Biden Diperkirakan Tetap Sulit Wujudkan Perdamaian Palestina
Dukungan Donald Trump pada Israel lebih karena alasan politis. Sementara dukungan pasangan Joe Biden-Kamala Harris ditengarai lebih karena alasan ideologis.
Oleh
KRIS MADA
·4 menit baca
JAKARTA, KOMPAS — Timur Tengah akan tetap diperhatikan oleh pemerintahan Amerika Serikat di bawah kepemimpinan Joe Biden, presiden terpilih AS. Walakin, perdamaian Palestina-Israel diperkirakan akan tetap sulit diwujudkan.
Peneliti Lembaga Ilmu Pengetahuan Indonesia (LIPI), Hamdan Basyar, Jumat (13/11/2020), mengatakan, Timur Tengah penting karena 55 persen cadangan minyak dunia ada di sana. Sampai sekarang, minyak masih menjadi sumber utama dunia.
Dari 15 negara pemilik cadangan minyak terbesar, 7 negara di antaranya ada di Timur Tengah dan Afrika utara. ”Kebijakan AS di Timur Tengah adalah mengamankan akses strategis pada cadangan minyak,” ujar Hamdan dalam diskusi ”Relasi Amerika Serikat dengan Timur Tengah di Era Joe Biden” yang diselenggarakan LIPI, Jumat (13/11/2020), di Jakarta.
Pengajar Ilmu Hubungan Internasional pada Universitas Bina Nusantara, Tia Mariatul Kitbiah, juga hadir sebagai pembicara dalam diskusi tersebut.
Hamdan mengatakan, kebijakan kedua adalah mendukung Israel dan ketiga untuk menjaga pangkalan militer di Timur Tengah. Dukungan AS pada Israel selalu teguh, siapa pun presiden AS.
Pada masa Donald Trump, dukungan diwujudkan dengan cara pengakuan pendudukan Israel terhadap Tepi Barat dan Lembah Jordania. Padahal, komunitas internasional terus menentang pendudukan itu.
Bahkan, Biden sekalipun terus menunjukkan dukungan kepada Israel, baik kala menjadi senator maupun Wakil Presiden AS. Kini, setelah terpilih sebagai Presiden AS, Biden diragukan akan mengubah dukungan pada Israel.
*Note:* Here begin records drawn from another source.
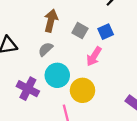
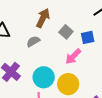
cyan circle: (57, 75) -> (44, 77), moved
yellow circle: (82, 90) -> (68, 84), moved

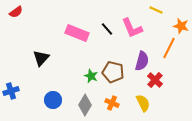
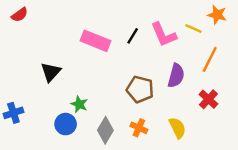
yellow line: (156, 10) -> (194, 28), moved
orange star: (181, 26) -> (217, 15), moved
black line: (107, 29) -> (133, 36), turned 72
green star: (91, 76) -> (79, 104), moved
red cross: (155, 80) -> (208, 99), moved

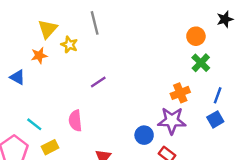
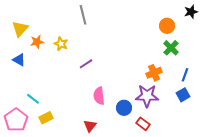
yellow triangle: (48, 29) -> (20, 29), moved
yellow star: (69, 45) -> (61, 44), moved
pink semicircle: (75, 121) -> (99, 96), moved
Wakil Biden, Kamala Harris, juga berkali-kali menunjukkan dukungan kepada Biden. ”Jika dukungan masa Trump ditunjukkan secara demonstratif, dukungan di era Biden cenderung akan lebih moderat,” kata Tia.
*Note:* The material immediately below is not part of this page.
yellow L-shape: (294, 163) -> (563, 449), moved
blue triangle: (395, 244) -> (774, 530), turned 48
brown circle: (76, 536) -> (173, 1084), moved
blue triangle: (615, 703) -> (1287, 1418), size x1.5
Menurut Tia, dukungan Trump pada Israel lebih karena alasan politis. Trump membutuhkan suara kelompok pemilih AS yang mendukung Israel. Sementara dukungan Biden dan Harris ditengarai lebih karena alasan ideologis.
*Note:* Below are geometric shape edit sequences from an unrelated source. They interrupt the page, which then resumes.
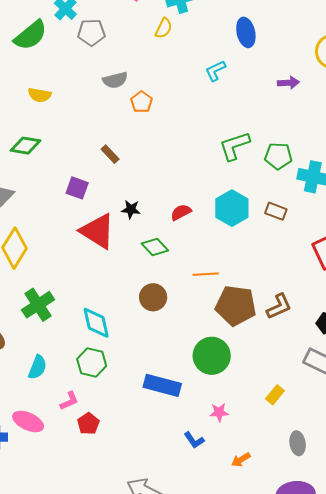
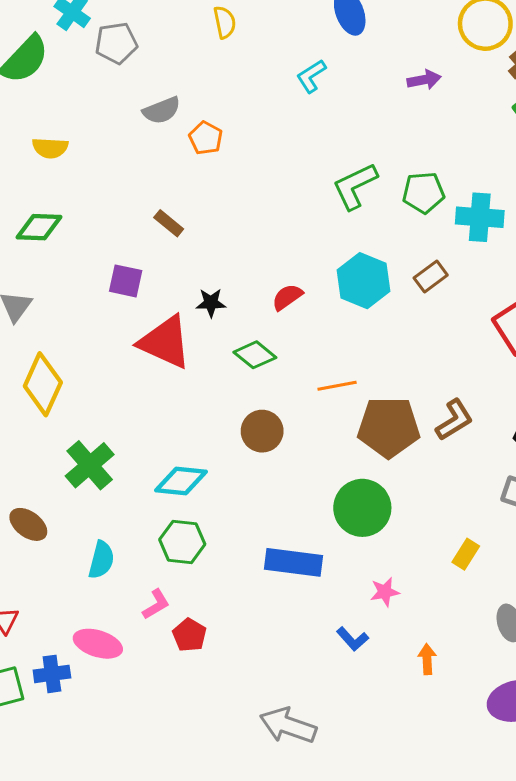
yellow semicircle: (164, 28) -> (225, 22), turned -30
brown rectangle: (276, 211) -> (431, 276), turned -50
cyan diamond: (96, 323) -> (181, 481), turned -64
orange arrow: (241, 460) -> (427, 659), turned 126

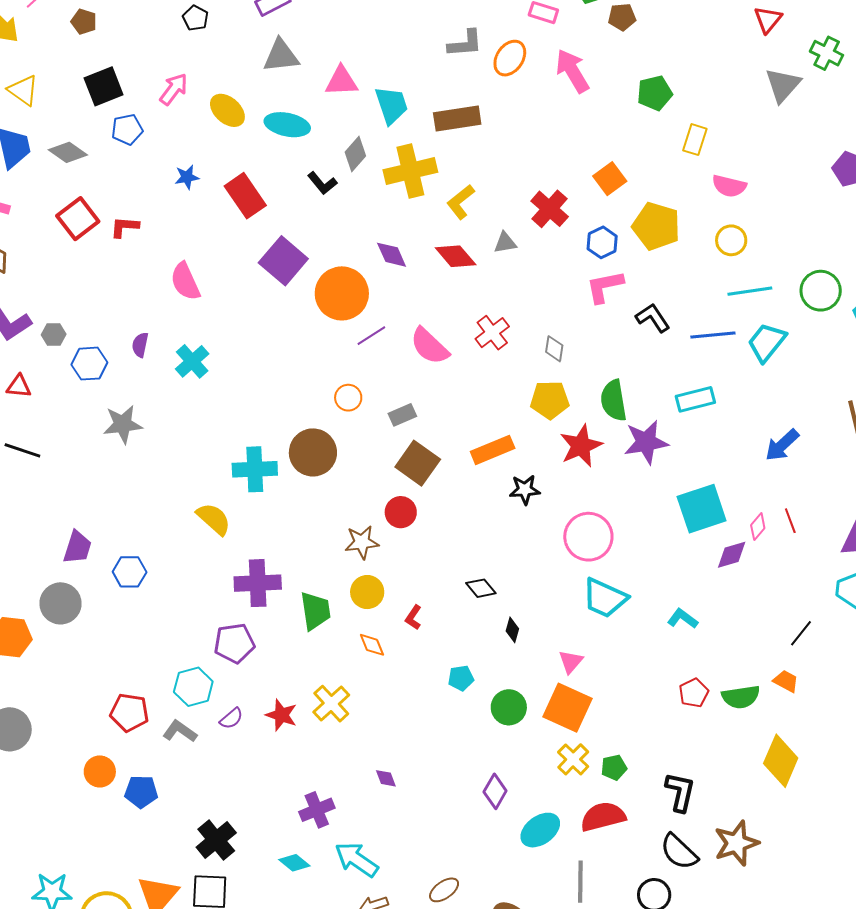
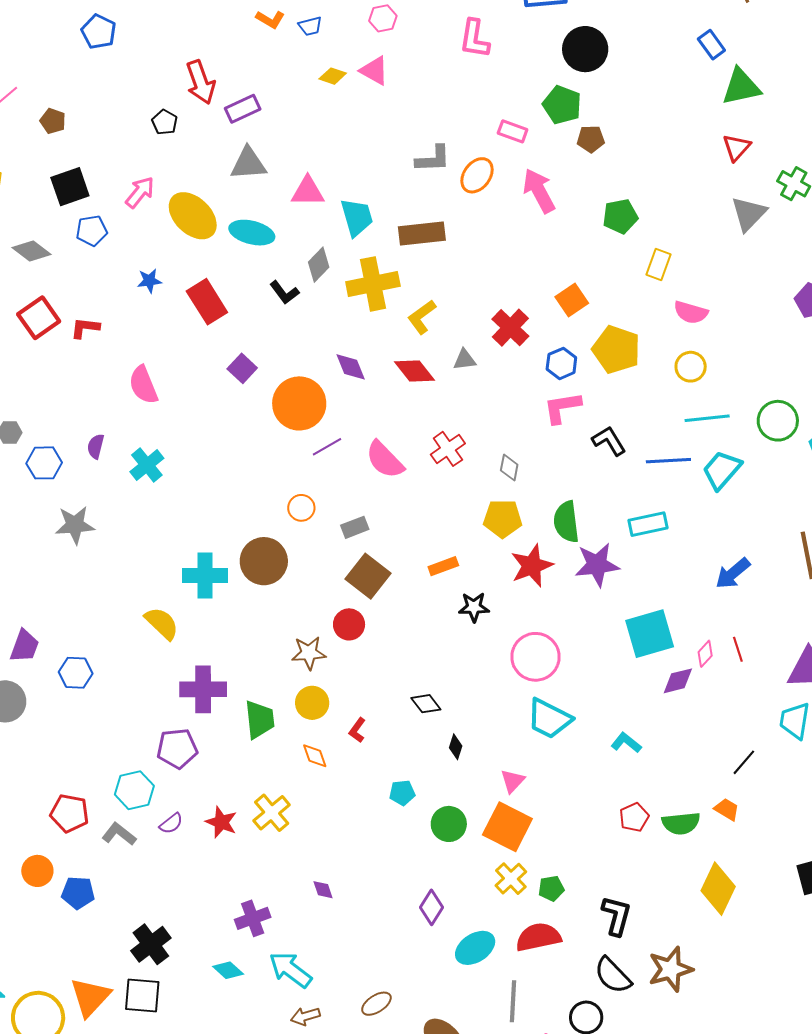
yellow ellipse: (227, 110) -> (193, 216), size x1.4
purple square: (283, 261) -> (242, 368), size x0.6
orange rectangle: (493, 450) -> (443, 566), size x0.7

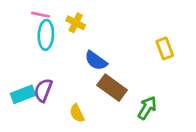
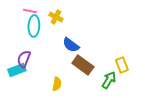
yellow rectangle: (165, 48) -> (122, 65), moved
purple semicircle: (43, 90) -> (24, 59), moved
yellow semicircle: (77, 113) -> (57, 84), turned -144

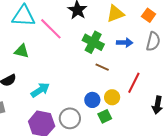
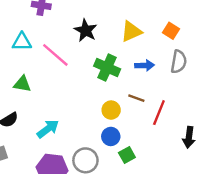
cyan triangle: (24, 16) -> (22, 42), size x0.7
brown line: (102, 67) -> (136, 98), moved
yellow circle: (112, 97) -> (111, 110), moved

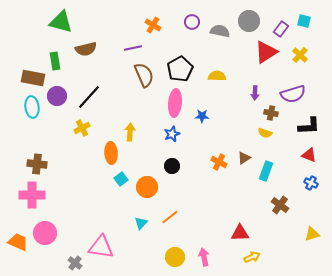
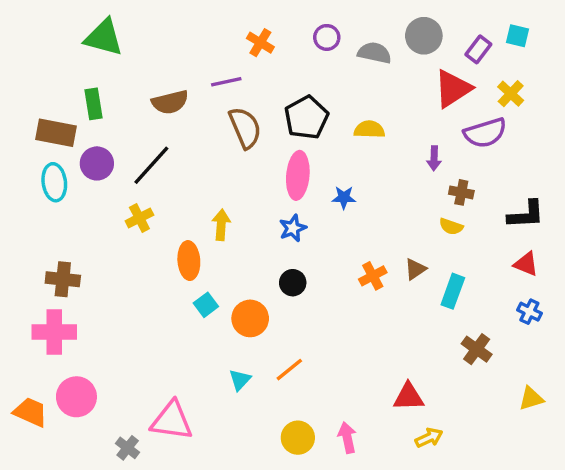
brown semicircle: (86, 49) -> (170, 102), moved
purple semicircle: (293, 94) -> (485, 133), moved
orange cross: (219, 162) -> (373, 276), turned 35

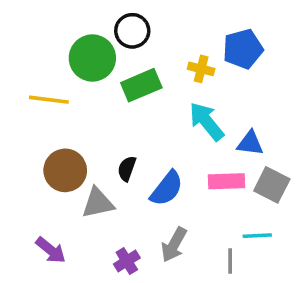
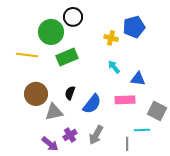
green rectangle: (141, 85) -> (67, 57), moved
cyan arrow: (207, 121) -> (114, 67), size x0.6
gray square: (272, 185) -> (157, 111), moved
purple arrow: (51, 250) -> (50, 144), moved
purple cross: (127, 261) -> (70, 135), moved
Dalam beberapa kesempatan, Biden mengaku sebagai Zionis. Ia mengacu pada gerakan yang memercayai dan mengupayakan pendirian serta kejayaan Israel. ”Dia mengatakan tidak perlu menjadi Yahudi untuk menjadi Zionis,” ujar Tia merujuk Biden.
Karena itu, sulit mengharapkan perdamaian Palestina-Israel akan terwujud di masa Biden. Hal paling maksimum yang bisa dilakukan Biden adalah mendorong Palestina-Israel berunding. Pada periode kedua Barack Obama, kala Biden jadi Wapres AS, Palestina memutuskan berhenti berunding dengan Israel.
Iran
Hamdan mengatakan, pangkalan-pangkalan militer AS kini terutama tersebar di seluruh negara kaya minyak dan gas bumi di Timur Tengah. Hanya Iran yang bebas dari pangkalan militer AS.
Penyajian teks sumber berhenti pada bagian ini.